● **Information given**
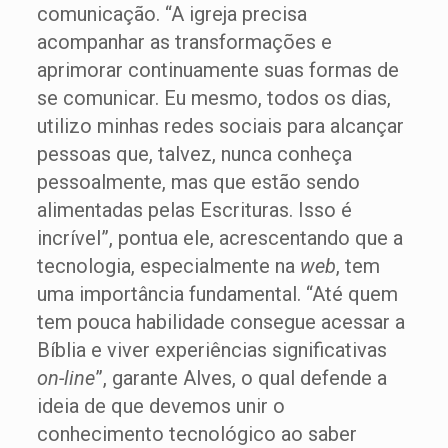
comunicação. “A igreja precisa
acompanhar as transformações e
aprimorar continuamente suas formas de
se comunicar. Eu mesmo, todos os dias,
utilizo minhas redes sociais para alcançar
pessoas que, talvez, nunca conheça
pessoalmente, mas que estão sendo
alimentadas pelas Escrituras. Isso é
incrível”, pontua ele, acrescentando que a
tecnologia, especialmente na
web
, tem
uma importância fundamental. “Até quem
tem pouca habilidade consegue acessar a
Bíblia e viver experiências significativas
on-line
”, garante Alves, o qual defende a
ideia de que devemos unir o
conhecimento tecnológico ao saber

● **Task statement**
From the first line to the last, retype the entries above exactly, minus the pictures.

● **Answer section**
comunicação. “A igreja precisa
acompanhar as transformações e
aprimorar continuamente suas formas de
se comunicar. Eu mesmo, todos os dias,
utilizo minhas redes sociais para alcançar
pessoas que, talvez, nunca conheça
pessoalmente, mas que estão sendo
alimentadas pelas Escrituras. Isso é
incrível”, pontua ele, acrescentando que a
tecnologia, especialmente na
web
, tem
uma importância fundamental. “Até quem
tem pouca habilidade consegue acessar a
Bíblia e viver experiências significativas
on-line
”, garante Alves, o qual defende a
ideia de que devemos unir o
conhecimento tecnológico ao saber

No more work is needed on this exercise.